The energy possessed by a body by virtue of its motion, is called kinetic energy.
Examples : (i) Flowing water possesses kinetic energy which is used to run the water mills.
(ii) Moving vehicle possesses kinetic energy.
(iii) Moving air (i.e. wind) possesses kinetic energy which is used to run wind mills.
(iv) The hammer possesses kinetic energy which is used to drive the nails in wood.
(v) A bullet fired from the gun has kinetic energy and due to this energy the bullet penetrates into a target.
(1) Expression for kinetic energy :
Let m = mass of the body,
u = Initial velocity of the body (= 0)
F = Force acting on the body,
a = Acceleration of the body,
s = Distance travelled by the body,
v = Final velocity of the body
From \({{v}^{2}}={{u}^{2}}+2as\)
\(\Rightarrow \) \({{v}^{2}}=0+2as\) \(\therefore \,s=\frac{{{v}^{2}}}{2a}\)

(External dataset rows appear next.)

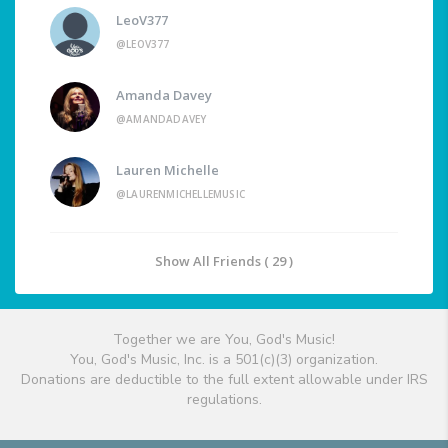
LeoV377
@LEOV377
Amanda Davey
@AMANDADAVEY
Lauren Michelle
@LAURENMICHELLEMUSIC
Show All Friends ( 29 )
Together we are You, God's Music!
You, God's Music, Inc. is a 501(c)(3) organization.
Donations are deductible to the full extent allowable under IRS
regulations.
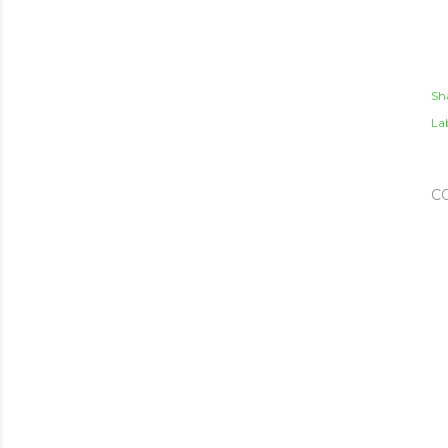
Sh
Lab
C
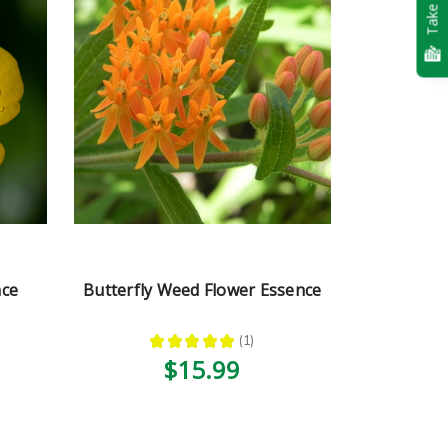
Take Quiz
nce
Butterfly Weed Flower Essence
★
★
★
★
★
1
1
$15.99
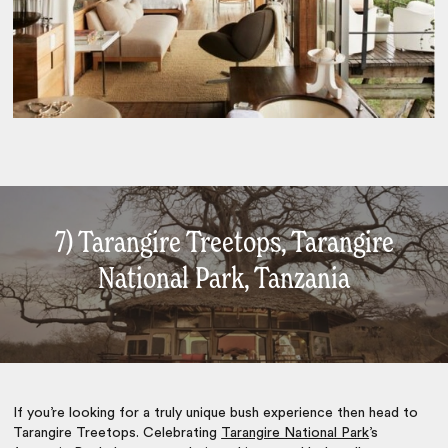
7) Tarangire Treetops, Tarangire
National Park, Tanzania
If you’re looking for a truly unique bush experience then head to
Tarangire Treetops. Celebrating
Tarangire National Park
’s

Since the displacement of the body is in the direction of the applied force, then work done by the force is
\(W=F\times \,s\) \(=ma\times \frac{{{v}^{2}}}{2a}\)
\(\Rightarrow W=\frac{1}{2}m{{v}^{2}}\)
This work done appears as the kinetic energy of the body\(KE=W=\frac{1}{2}m{{v}^{2}}\)
(2) Calculus method : Let a body is initially at rest and force \(\overrightarrow{F}\) is applied on the body to displace it through small displacement \(d\vec{s}\) along its own direction then small work done
\(dW=\overrightarrow{F}.d\overrightarrow{s\,}=F\,ds\)
\(\rightarrow\) \(dW=m\,a\,ds\) [As F = ma]
\(\rightarrow\)\(dW=m\frac{dv}{dt}\,ds\) \(\left[ As\,a=\frac{dv}{dt} \right]\)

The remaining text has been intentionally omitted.